Station 6: UT Pickle/Braker Lane [map]
At this point I got a little worried that my photography would earn me a tap on the shoulder from Homeland Security, since I had a nice view of a site that's been doing weapons research for 60+ years now. This shot is looking south from the Braker Lane overpass, with the Pickle Center purposely cropped out on the left and MoPac on the right. There's a lot of (potentially flooding) land for a station, and a couple of major employers within energetic walking distance. It will be interesting to see what if anything Metro does to try to connect the station to the Arboretum and other major retail and entertainment developments a half-mile or more away.
Addendum: I messed up on this one, too -- see comments below.

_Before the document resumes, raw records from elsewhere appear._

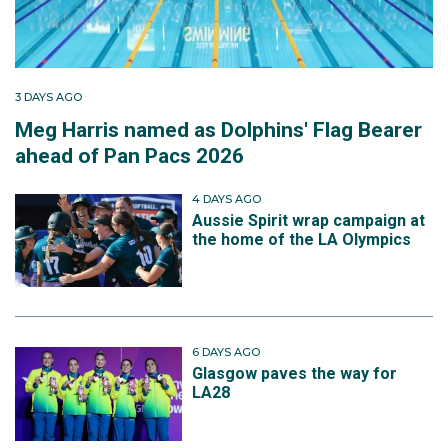
3 DAYS AGO
Meg Harris named as Dolphins' Flag Bearer
ahead of Pan Pacs 2026
4 DAYS AGO
Aussie Spirit wrap campaign at
the home of the LA Olympics
6 DAYS AGO
Glasgow paves the way for
LA28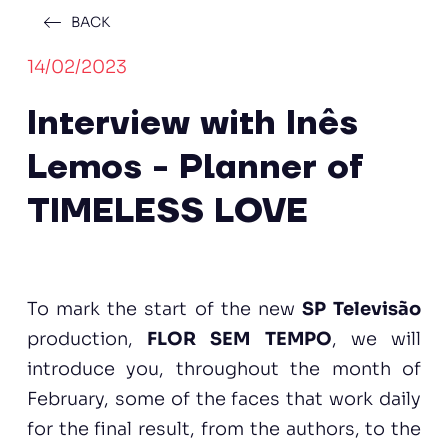
BACK
14/02/2023
Interview with Inês
Lemos - Planner of
TIMELESS LOVE
To mark the start of the new
SP Televisão
production,
FLOR SEM TEMPO
, we will
introduce you, throughout the month of
February, some of the faces that work daily
for the final result, from the authors, to the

Station 5: Lamar Blvd/Justin Lane [map]
Here Cap Metro's description of the site gets curious. All their literature refers to the "Lamar Blvd/Justin Lane" station, but the tracks never actually cross Justin Lane. This picture is taken from the traffic island on Lamar looking west, with Justin off to the left and Airport behind on the right. Was the Justin Lane name used because it would sound better to people in Crestview than "Airport and Lamar"? Is the plan to take out the Walker Tire Co. and make the station extend along Lamar from Airport to Justin? Or would it actually be on the north side of the tracks (to the right in this picture), in the Huntsman facility, which has recently been scheduled for closure and possible redevelopment? I don't know, but I get first dibs on the "If it's in stock we've got it!" sign.
Station 4: Highland Mall [map]
Highland Mall is on the east side of Airport Blvd. and the tracks are on the west, so don't expect to be able to step out of the train into the food court. There's plenty of empty easement for a station, though. The Skyview neighborhood is right there, but fenced off from Airport with no pedestrian access.
Station 3: MLK Blvd. [map]
Give me land, lots of land, under starry skies above... The MLK station is supposed to be at the Featherlite Tract, a big piece of east Austin that's had developers salivating and scratching their heads ever since a construction materials company vacated it years ago. If Cap Metro's premise that commuter rail will focus redevelopment is true, this station may be ground zero.
Station 2: Plaza Saltillo [map]
That's a crummy photo of what would be a pretty place, if it just connected to its surroundings somehow. Plaza Saltillo has been an interesting answer in search of a question ever since it was built. The rail station may finally give it its reason for being there. Except, how many people want to ride from Leander to East 5th Street? Again, though, if it's true that commuter rail spurs redevelopment, I predict mixed-use loft and condo projects as far as the eye can see. Can we get historic status for Cafe Mundi, please?
Station 1: Convention Center [map]
And here's where my powers of deduction break down completely. If you follow the railroad tracks the short hop across I-35 to the Convention Center, you end up in a densely built-up part of downtown with nowhere obvious to put a station. These shots are both looking west, from I-35 and Red River, respectively. I can't wait to see what the solution is.